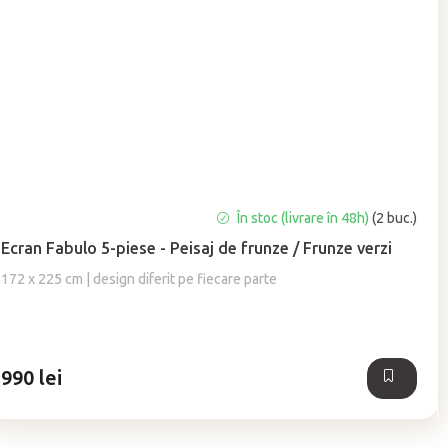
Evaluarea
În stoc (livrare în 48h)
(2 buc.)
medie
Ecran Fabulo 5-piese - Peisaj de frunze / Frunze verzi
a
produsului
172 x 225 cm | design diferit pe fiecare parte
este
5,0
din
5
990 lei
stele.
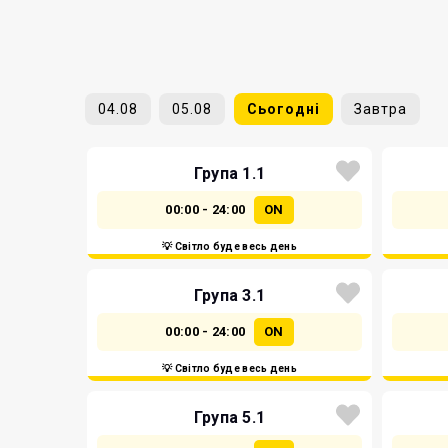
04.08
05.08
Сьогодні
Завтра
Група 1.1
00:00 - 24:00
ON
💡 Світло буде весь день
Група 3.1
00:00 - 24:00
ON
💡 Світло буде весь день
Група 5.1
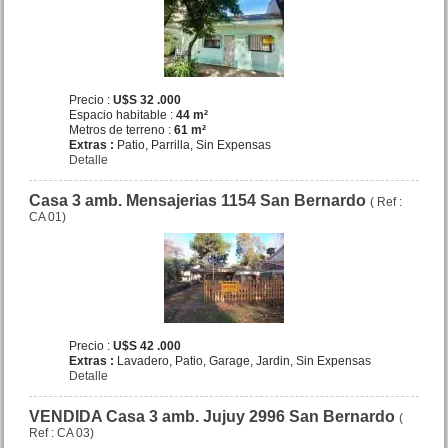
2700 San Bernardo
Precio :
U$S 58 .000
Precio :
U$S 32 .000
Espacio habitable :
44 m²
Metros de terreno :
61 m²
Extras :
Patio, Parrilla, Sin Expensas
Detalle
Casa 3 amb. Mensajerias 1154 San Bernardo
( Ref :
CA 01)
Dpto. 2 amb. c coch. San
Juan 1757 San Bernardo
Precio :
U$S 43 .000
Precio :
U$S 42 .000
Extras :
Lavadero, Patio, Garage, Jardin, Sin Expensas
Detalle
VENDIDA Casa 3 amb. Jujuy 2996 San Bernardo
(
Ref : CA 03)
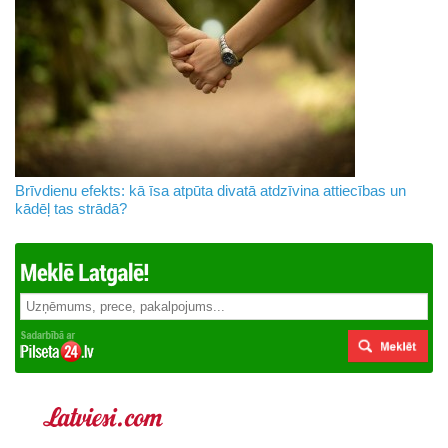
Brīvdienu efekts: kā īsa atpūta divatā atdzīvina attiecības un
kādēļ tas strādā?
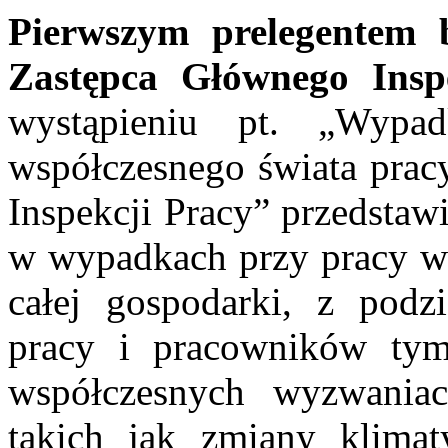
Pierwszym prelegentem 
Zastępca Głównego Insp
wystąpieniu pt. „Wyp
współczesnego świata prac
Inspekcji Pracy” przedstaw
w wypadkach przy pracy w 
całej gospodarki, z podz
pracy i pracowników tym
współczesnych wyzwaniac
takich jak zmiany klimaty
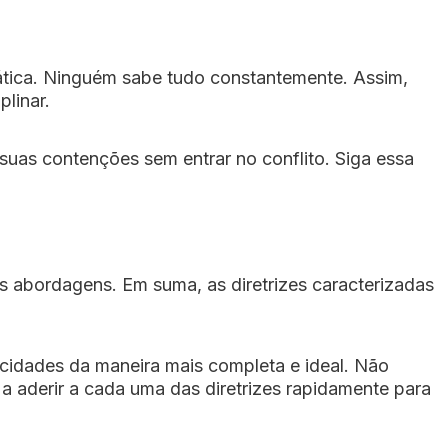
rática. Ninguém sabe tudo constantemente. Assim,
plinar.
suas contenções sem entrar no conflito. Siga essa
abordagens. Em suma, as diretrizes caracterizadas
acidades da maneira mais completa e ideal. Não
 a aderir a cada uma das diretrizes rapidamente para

### What this task involves
Word for word, give again the lines from the first entry to the line with "2700 San Bernardo", inclusive. Exclude the pictures.

### Final answer
Evaluarea
În stoc (livrare în 48h)
(2 buc.)
medie
Ecran Fabulo 5-piese - Peisaj de frunze / Frunze verzi
a
produsului
172 x 225 cm | design diferit pe fiecare parte
este
5,0
din
5
990 lei
stele.
04.08
05.08
Сьогодні
Завтра
Група 1.1
00:00 - 24:00
ON
💡 Світло буде весь день
Група 3.1
00:00 - 24:00
ON
💡 Світло буде весь день
Група 5.1
2700 San Bernardo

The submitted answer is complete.